(写真:時事通信)
3月16日、SKE48の元メンバーである山田樹奈容疑者(22)が詐欺や特定商取引法違反(不実告知)などの疑いで愛知県警に逮捕された。
昨年1月、出会い系サイトで知り合った当時23歳の男性会社員に金融商品『バイナリーオプション』の投資助言の名目で、現金50万円をだまし取った疑いが持たれている。山田容疑者は「お金をだまし取ろうとは考えていませんでした」などと容疑を否認しているという。
山田容疑者は中学2年生の2013年、第6期生としてSKE48に加入。研究生を経て、2015年にはチームSへ昇格した。毎年6月に開催されていた『選抜総選挙』には6回立候補したが、いずれも圏外に終わり、2019年1月限りでSKE48を卒業していた。
人気メンバーとは言えなかった彼女はなぜ、詐欺を働いてしまったのか。アイドルに詳しい芸能関係者が彼らを取り巻く環境についてこう説明する。
「アイドルになると、たいして売れなくても、一定のファンはチヤホヤしてくれる。ギャラ自体は低くても、抱えきれないほどのプレゼントをもらう。普通に生活していたら、想像もできないほど祭り上げられる。
本当の人気メンバーになると、ファンからの誹謗中傷などもあるが、人気の出ないメンバーは矢面に晒されないので、楽な部分もある。若い頃に祭り上げられる経験をしてしまうと、その感覚から抜け出せなくなる。『自分には特別な価値がある』『貢がれて当たり前』と思ってしまうんです」
山田容疑者はSKE48卒業後、配信アプリ『ポコチャ』などでファンと交流を取り、生活を維持してきたようだ。
「一線から退くと、大半のファンは離れていきます。しかし、コアなファンは『今がチャンス』と感じます。アイドルは食っていくために、ファンとの交流を親密に行うようになるからです。
山田容疑者もコロナ禍でなければ、配信ではなく、直接会えるファンイベントをたくさんしていたでしょう。そのほうが実入りはいいはずなので」
■限りなく黒に近いグレーな案件はたくさん眠っている
一度、知名度を得た元アイドルは、一般企業への就職やアルバイトを躊躇う傾向にあるという。別の芸能関係者が話す。
「プライドが高くなってしまい、地道な仕事をしようと思えなくなる。ファンと旅行や食事会をすれば、結構なお金が入ってきますからね。

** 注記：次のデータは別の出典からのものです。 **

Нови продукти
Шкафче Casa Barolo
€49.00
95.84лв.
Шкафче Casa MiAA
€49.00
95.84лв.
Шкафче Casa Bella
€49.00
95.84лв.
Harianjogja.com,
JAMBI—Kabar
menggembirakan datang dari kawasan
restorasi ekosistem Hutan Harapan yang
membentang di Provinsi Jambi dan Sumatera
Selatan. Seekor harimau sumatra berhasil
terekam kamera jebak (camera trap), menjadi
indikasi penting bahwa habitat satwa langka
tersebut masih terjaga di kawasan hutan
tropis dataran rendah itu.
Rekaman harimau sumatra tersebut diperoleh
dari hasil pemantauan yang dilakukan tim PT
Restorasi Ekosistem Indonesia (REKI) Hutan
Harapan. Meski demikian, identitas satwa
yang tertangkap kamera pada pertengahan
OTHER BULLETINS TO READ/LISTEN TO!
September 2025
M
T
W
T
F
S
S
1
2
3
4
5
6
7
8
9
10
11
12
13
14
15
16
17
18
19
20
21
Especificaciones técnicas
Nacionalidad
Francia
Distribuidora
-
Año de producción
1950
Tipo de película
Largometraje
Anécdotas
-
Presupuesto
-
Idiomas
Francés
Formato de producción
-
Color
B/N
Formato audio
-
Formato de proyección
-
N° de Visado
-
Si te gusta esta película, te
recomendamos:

その会費は、ファン以外が聞けば、べらぼうに高いと感じます。でも、ファンにとっては憧れの人と触れ合えるし、仲良くなれる絶好の機会なので、惜しみなくお金を注ぎ込む。ある意味、需要と供給が一致しています。
でも、周りから見れば特殊な世界で、元アイドルは一般の感覚からますます離れていきます」
ファンを集めるイベントだけで生活が成り立てば、問題はないだろう。しかし、何度も開催されれば、慣れが生じて毎回参加するような人たちは減っていく。
中には、高額な料金に疑問を持ち始め、離れていく場合もある。すると、ブラック企業と手を組み始める元アイドルもいるという。

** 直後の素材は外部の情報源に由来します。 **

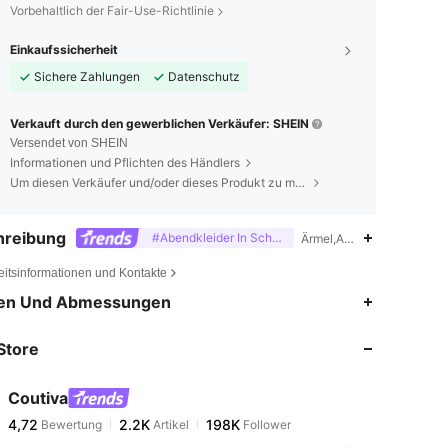
Vorbehaltlich der Fair-Use-Richtlinie
Einkaufssicherheit
Sichere Zahlungen
Datenschutz
Verkauft durch den gewerblichen Verkäufer: SHEIN
Versendet von SHEIN
Informationen und Pflichten des Händlers
Um diesen Verkäufer und/oder dieses Produkt zu melden
hreibung
#Abendkleider In Schwarz
Ärmel,Asymmetrisch,Durch
eitsinformationen und Kontakte
4,72
2.2K
198K
en Und Abmessungen
Store
4,72
2.2K
198K
Coutiva
4,72
2.2K
198K
Bewertung
Artikel
Follower
m***m
bezahlt
Vor 1 Tag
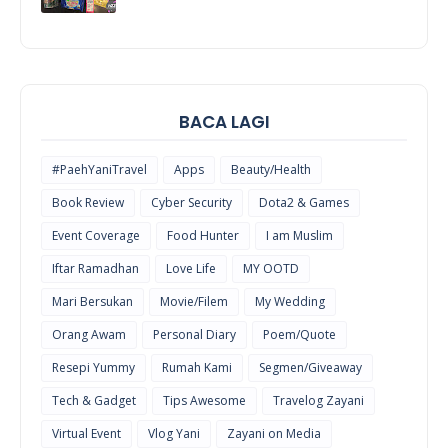
COOL
THINGS
BACA LAGI
#PaehYaniTravel
Apps
Beauty/Health
Book Review
Cyber Security
Dota2 & Games
Event Coverage
Food Hunter
I am Muslim
Iftar Ramadhan
Love Life
MY OOTD
Mari Bersukan
Movie/Filem
My Wedding
Orang Awam
Personal Diary
Poem/Quote
Resepi Yummy
Rumah Kami
Segmen/Giveaway
Tech & Gadget
Tips Awesome
Travelog Zayani
Virtual Event
Vlog Yani
Zayani on Media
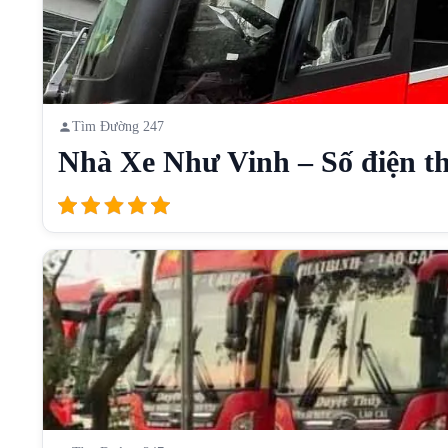
Tìm Đường 247
Nhà Xe Như Vinh – Số điện th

「社会には、有名人を利用しようとする人たちが必ずいます。企業は広告塔として、彼らを雇う。その時、“アイドル”という職業は使えるんです。一部のアイドルファンには、ひたすら一途に信じ込むタイプの人たちもいます。アイドルが“明らかな黒”を“白”だといっても、信じてしまうこともありえるのです。
企業としては、ファンの母数が少なくても、高額商品なら数個売れるだけで潤うし、元アイドルもマージンをもらえる。良心があれば、罪悪感を覚えるでしょう。しかし、他に稼ぐ手段がない上に、アルバイトもしたくないので、“楽に金を稼ぐ方法”に走ってしまう元アイドルも存在するのは事実。
詐欺罪としては成立しなくても、限りなく黒に近いグレーな案件はたくさん眠っていると思います」
AKB48の成功によって、大人数のアイドルグループが複数生まれたが、芸能界で生き残れるタレントは一握り。山田容疑者と同じような悲劇が起こらないことを祈るばかりだ。